Man-In-The-Middle Attack

Layer 2 network attack

Once an attacker compromises the router through one of the above methods he is in a position to connect to the AP and capture the data through MITM attack.

Bettercap is a network reconnaissance tool designed to work with Layer 3 (network) of OSI layers. It’s first version came to light between 2015 and 2016 by Simone Margaritelli also known as Evilsocket – a guy with an inquisitive mind and a low tolerance for ineptness in others. The application was written in python programming language first and became a part of Kali Linux repository since its inception.

Just like any other tool up there it can be used in many ways – for good (understanding the way of the black hat hackers, and protecting yourself from the attacks) and bad (being that black hat hacker with malicious purposes).

Description:bettercap is a complete, modular, portable and easily extensible MITM tool and framework with every kind of diagnostic and offensive feature you could need in order to perform a man in the middle attack.”

It has many, very powerful features that can aid understanding of possible attacks on Layer 2:

Feature number one: ARP spoofing also known as ARP poisoning. Before understanding ARP spoofing we need to look at what ARP is. ARP known as address resolution protocol is a way of resolving/translating/mapping/assigning logical Internet Protocol addresses (IP) provided by the router you are connected to, to the physical machine addresses (MAC – media access control; xx:xx:xx:xx:xx:xx) embedded in the wireless cards, that are connected to the said router. This protocol in effect connects two OSI layers together (2->3): a data link – MAC addresses (2) with a network layer – IP addresses (3). It stands to reason, that depends on the wireless point/router you connect to, your IP address is more likely to change, MAC does not – it is hardwired into a wireless card and stays the same regardless of the access point you connect to. MAC addresses that once get assigned an IP address can now communicate freely with other devices on the network.

Wireshark showing initial address resolution protocol in action between a router (TP-Link - 192.168.1.1)

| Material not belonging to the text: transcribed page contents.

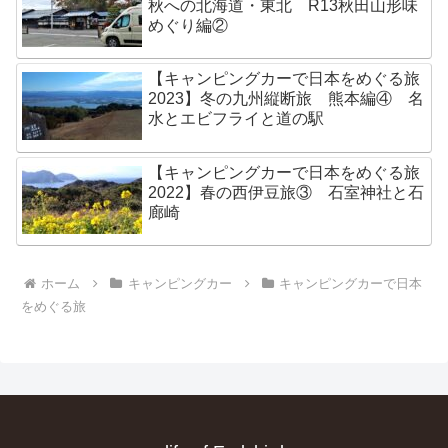
秋への北海道・東北 R13秋田山形味
めぐり編②
【キャンピングカーで日本をめぐる旅
2023】冬の九州縦断旅 熊本編④ 名
水とエビフライと道の駅
【キャンピングカーで日本をめぐる旅
2022】春の西伊豆旅③ 石室神社と石
廊崎
ホーム
キャンピングカー
キャンピングカーで日本
をめぐる旅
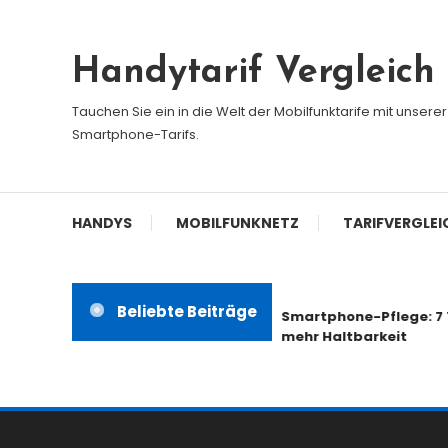
Skip
To
Handytarif Vergleich
Content
Tauchen Sie ein in die Welt der Mobilfunktarife mit unser
Smartphone-Tarifs.
HANDYS
MOBILFUNKNETZ
TARIFVERGLEI
Beliebte Beiträge
Smartphone-Pflege: 7 Ti
mehr Haltbarkeit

Picture shows broadcast requests of the devices and their IP addresses needed to establish communication on the network. Not shown is also ARP reply, where and assignment of IP to MAC happens. Since IP addresses can change, why can't devices (mobile phones, routers, laptops, tablets) then just use MAC addresses instead of IP to communicate with each other, to skip the whole Internet Protocol thing and why spoof ARP? The simple answer to this is: why cant postmen deliver packages addressed to: eg. “Joe Doe”?. Well first of all, postmen don’t know where Joe Doe is located in the first place. What if you change your home address or town, how will they know where to deliver your package ? In networking terms, MAC is your name, external IP is your home address; internal/private IP is your device address you used to initiate communication from.

If you can place yourself between the router and an internal IP or on the same level address, you are in a position to conduct ARP spoofing – a technique where you can masquerade as a router and intercept, modify and sniff internet traffic that was destined to that router in the first place. This allows you to capture outgoing and incoming (http/https) requests from the devices on the network as shown below.

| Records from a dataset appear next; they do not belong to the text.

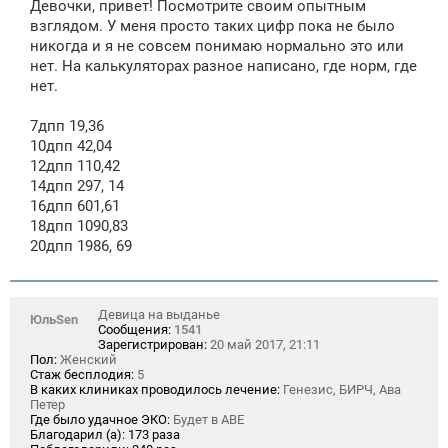
Девочки, привет! Посмотрите своим опытным
б
щ
взглядом. У меня просто таких цифр пока не было
е
никогда и я не совсем понимаю нормально это или
н
нет. На калькуляторах разное написано, где норм, где
и
е
нет.
7дпп 19,36
10дпп 42,04
12дпп 110,42
14дпп 297, 14
16дпп 601,61
18дпп 1090,83
20дпп 1986, 69
Девица на выданье
ЮльSen
Сообщения:
1541
Зарегистрирован:
20 май 2017, 21:11
Пол:
Женский
Стаж бесплодия:
5
В каких клиниках проводилось лечение:
Генезис, БИРЧ, Ава
Петер
Где было удачное ЭКО:
Будет в АВЕ
Благодарил (а):
173 раза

Successfully executed ARP poisoning attack on the network intercepting HTTP and HTTPS communication. Here ARP reply assigns an IP to a MAC address "192.168.1.1 is at xx:xx:xx:xx:xx". Note, that the source of communication is coming from an attacker machine (IntelCor) and not a router as shown previously with the broadcasts. Router address however remained the same but the MAC address is the one belonging to an attacker. Conclusion: This type of attack can be compared to a nasty concierge in your home, sitting next to you saying “I will handle the post for you from now on”. Can you trust this person won’t open the outgoing and incoming envelopes? In fact, you can’t and you shouldn’t, because he will. This is the essence of the spoofing attack - a technique to impersonate/replace the device you trust to handle your connections. Yeah, just like a phishing attack but on a different level. Call it an evil twin or somebody who opens your envelopes and reads them aloud.